El tiempo, con todo, dirá (aunque es harto previsible su pronunciamiento). Entretanto, nadie podrá quitar el dolorido sentir a los amantes de tan selectas letras frente a su acentuado estiaje en la década ya transcurrida del siglo XXI. La centuria precedente y, sobre todo, la ochocentista fueron épocas muy propicias a una prosa identificada, quizá algo abusivamente, con la eclosión y auge burgueses. Un español del novecientos, Gregorio Marañón (1887-1960), de paralaje intelectual muy ancho, hizo las delicias de su extenso público con la glosa de los textos memoriográficos del oscuro profesor suizo Amiel, en un tiempo en que la divulgación del freudismo --el célebre médico, según es sabido, no se integró nunca en la cofradía del autor de La interpretación de los sueños , pero sorbió y quedó impregnado de la densa atmósfera nacida en su redor-- rompía todas las marcas de las letras y la crítica. En su onda tal vez, pero, en todo caso, en dicho clima cultural se engolfó en su labor el diarista quizá más sobresaliente y genuino de una literatura tan rica y diversa como la española: Manuel Azaña y Díaz (1880-1940). Sus textos encuadrados en esa clasificación constituyen un prodigio o un dechado --a elección, sin descartar, tampoco, el vocablo maravilla...-- de esa producción, no sólo en parámetros nacionales sino igualmente universales. Todo lo que es propio y esencial del mencionado género restalla en unas páginas editadas por vez primera en horas de tormenta y tragedia y asentadas definitivamente, medio siglo largo más tarde, con pulcritud.

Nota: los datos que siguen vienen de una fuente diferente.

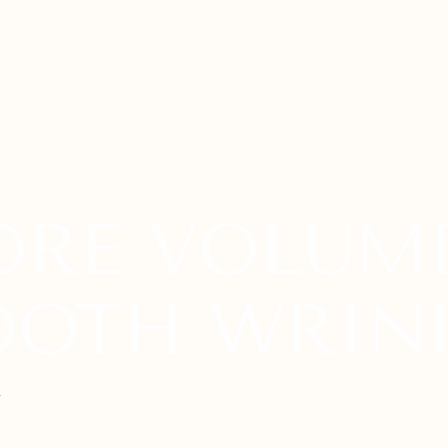
OTH WRIN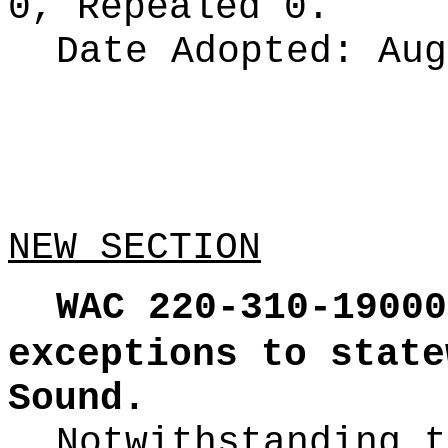
0, Repealed 0.
Date Adopted:
Aug
NEW SECTION
WAC 220-310-19000
exceptions to state
Sound.
Notwithstanding t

A falta de nuevas contribuciones de tan alto gálibo, los amadores y nostálgicos de tan bellas y enjundiosas letras airearán melancolías y sinsabores con su relectura. Por descontado que en una bibliografía torrencial y casi oceánica como es la salida de las prensas españolas en las fechas que corren existen nombres destacados en tan abundosa publicística dedicados, ocasional o enteramente, al oficio de diarista. De algunos de sus ejemplos más señalados, el cronista dio, in illo tempore , cuenta y razón pormenorizada de parte o del conjunto de su obra incluida en la materia mencionada. Notoria en términos globales, dicha contribución distaba y dista de eclipsar la obra azañiana, pero servía y sirve para reforzar el anhelo de desear nuevas y radiantes jornadas a una literatura que, acaso contra la evidencia, sus degustadores se resisten a perder.